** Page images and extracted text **

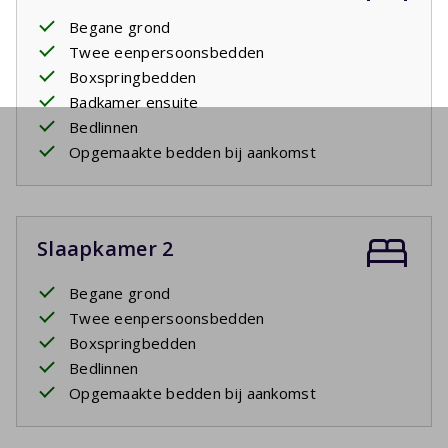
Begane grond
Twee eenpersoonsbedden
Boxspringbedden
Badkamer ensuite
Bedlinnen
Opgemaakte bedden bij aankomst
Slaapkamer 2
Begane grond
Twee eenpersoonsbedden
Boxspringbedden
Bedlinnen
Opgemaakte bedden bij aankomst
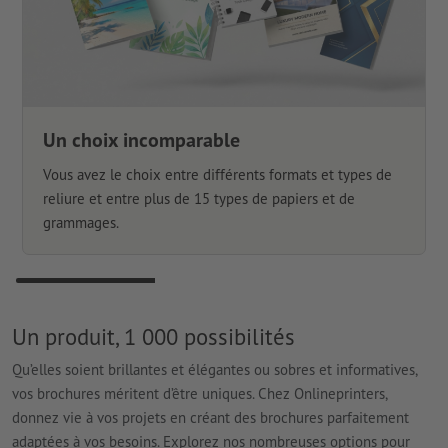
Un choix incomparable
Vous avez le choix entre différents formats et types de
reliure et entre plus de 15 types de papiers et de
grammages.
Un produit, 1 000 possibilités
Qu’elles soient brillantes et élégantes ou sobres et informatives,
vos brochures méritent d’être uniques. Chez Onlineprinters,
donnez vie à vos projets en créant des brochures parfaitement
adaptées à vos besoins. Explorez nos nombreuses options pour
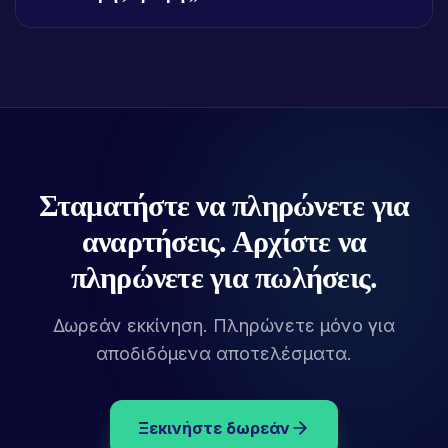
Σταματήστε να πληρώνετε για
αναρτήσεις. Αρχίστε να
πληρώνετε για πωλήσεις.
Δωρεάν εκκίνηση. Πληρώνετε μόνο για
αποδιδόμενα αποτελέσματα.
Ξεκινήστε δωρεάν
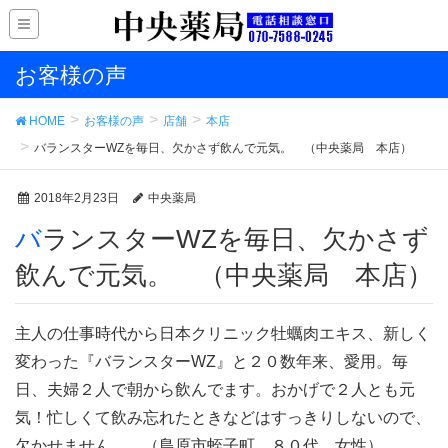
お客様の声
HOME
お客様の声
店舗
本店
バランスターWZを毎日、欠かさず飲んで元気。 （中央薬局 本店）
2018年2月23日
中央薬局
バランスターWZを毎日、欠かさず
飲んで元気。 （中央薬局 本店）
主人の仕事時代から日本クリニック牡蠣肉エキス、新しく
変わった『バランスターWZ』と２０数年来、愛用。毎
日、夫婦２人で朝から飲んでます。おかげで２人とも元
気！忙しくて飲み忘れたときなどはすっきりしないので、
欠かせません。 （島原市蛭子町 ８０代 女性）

** What you will do **
Copy each entry above exactly; drop the pictures.

** Result of the task **
Begane grond
Twee eenpersoonsbedden
Boxspringbedden
Badkamer ensuite
Bedlinnen
Opgemaakte bedden bij aankomst
Slaapkamer 2
Begane grond
Twee eenpersoonsbedden
Boxspringbedden
Bedlinnen
Opgemaakte bedden bij aankomst
Un choix incomparable
Vous avez le choix entre différents formats et types de
reliure et entre plus de 15 types de papiers et de
grammages.
Un produit, 1 000 possibilités
Qu’elles soient brillantes et élégantes ou sobres et informatives,
vos brochures méritent d’être uniques. Chez Onlineprinters,
donnez vie à vos projets en créant des brochures parfaitement
adaptées à vos besoins. Explorez nos nombreuses options pour
Σταματήστε να πληρώνετε για
αναρτήσεις. Αρχίστε να
πληρώνετε για πωλήσεις.
Δωρεάν εκκίνηση. Πληρώνετε μόνο για
αποδιδόμενα αποτελέσματα.
Ξεκινήστε δωρεάν
お客様の声
HOME
お客様の声
店舗
本店
バランスターWZを毎日、欠かさず飲んで元気。 （中央薬局 本店）
2018年2月23日
中央薬局
バランスターWZを毎日、欠かさず
飲んで元気。 （中央薬局 本店）
主人の仕事時代から日本クリニック牡蠣肉エキス、新しく
変わった『バランスターWZ』と２０数年来、愛用。毎
日、夫婦２人で朝から飲んでます。おかげで２人とも元
気！忙しくて飲み忘れたときなどはすっきりしないので、
欠かせません。 （島原市蛭子町 ８０代 女性）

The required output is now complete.